Exercise -> Whenever the word "franquias" shows up in a line of the data, copy that line.

Data provided ->
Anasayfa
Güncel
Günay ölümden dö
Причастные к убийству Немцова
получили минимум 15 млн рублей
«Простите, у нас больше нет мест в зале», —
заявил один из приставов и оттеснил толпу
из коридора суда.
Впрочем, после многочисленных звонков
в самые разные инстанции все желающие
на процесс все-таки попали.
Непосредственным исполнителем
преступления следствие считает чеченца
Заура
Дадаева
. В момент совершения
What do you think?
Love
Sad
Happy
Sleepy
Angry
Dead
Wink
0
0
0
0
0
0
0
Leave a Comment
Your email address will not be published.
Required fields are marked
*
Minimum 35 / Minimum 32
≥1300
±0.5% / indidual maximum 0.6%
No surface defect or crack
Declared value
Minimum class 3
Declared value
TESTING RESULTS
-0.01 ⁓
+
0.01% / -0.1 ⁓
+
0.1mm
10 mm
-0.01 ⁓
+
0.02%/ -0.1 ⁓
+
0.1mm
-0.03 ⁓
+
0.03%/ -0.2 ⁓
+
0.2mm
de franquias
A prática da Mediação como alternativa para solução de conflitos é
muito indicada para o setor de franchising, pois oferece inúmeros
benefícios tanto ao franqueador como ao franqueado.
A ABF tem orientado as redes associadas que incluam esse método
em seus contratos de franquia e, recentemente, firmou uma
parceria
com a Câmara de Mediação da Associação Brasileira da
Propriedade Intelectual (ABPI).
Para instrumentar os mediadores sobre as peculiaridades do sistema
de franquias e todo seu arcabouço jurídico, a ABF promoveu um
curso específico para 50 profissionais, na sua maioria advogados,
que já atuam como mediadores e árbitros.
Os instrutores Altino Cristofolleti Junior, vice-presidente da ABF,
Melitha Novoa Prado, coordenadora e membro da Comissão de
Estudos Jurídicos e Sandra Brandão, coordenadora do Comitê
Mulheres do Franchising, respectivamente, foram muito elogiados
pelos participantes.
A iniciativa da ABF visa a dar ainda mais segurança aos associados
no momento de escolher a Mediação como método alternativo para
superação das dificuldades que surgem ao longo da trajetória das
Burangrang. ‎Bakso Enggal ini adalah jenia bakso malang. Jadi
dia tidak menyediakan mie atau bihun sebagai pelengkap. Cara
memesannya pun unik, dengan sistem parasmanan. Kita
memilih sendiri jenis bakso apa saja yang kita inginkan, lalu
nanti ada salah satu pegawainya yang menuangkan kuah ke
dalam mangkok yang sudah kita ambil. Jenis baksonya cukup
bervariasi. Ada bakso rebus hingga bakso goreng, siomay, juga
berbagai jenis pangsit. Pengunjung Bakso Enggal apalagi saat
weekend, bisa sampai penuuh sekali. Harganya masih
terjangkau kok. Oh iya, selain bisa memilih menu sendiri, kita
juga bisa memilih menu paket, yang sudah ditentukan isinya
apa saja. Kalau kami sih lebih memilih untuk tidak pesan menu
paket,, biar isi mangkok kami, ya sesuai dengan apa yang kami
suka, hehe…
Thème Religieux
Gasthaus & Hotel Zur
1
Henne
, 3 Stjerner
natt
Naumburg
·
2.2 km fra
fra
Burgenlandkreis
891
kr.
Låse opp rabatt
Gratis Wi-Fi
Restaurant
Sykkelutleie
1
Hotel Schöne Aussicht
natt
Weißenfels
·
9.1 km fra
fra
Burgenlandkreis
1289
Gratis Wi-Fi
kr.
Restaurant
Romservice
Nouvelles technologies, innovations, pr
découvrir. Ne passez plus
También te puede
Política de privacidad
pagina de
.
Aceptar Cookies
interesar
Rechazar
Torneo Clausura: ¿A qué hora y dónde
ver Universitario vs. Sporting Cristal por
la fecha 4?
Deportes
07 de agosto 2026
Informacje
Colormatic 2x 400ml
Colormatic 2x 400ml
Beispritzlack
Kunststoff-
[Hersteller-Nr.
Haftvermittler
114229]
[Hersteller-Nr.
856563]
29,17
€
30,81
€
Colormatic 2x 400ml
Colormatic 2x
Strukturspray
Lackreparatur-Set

Reply to the exercise ->
de franquias
de franquias e todo seu arcabouço jurídico, a ABF promoveu um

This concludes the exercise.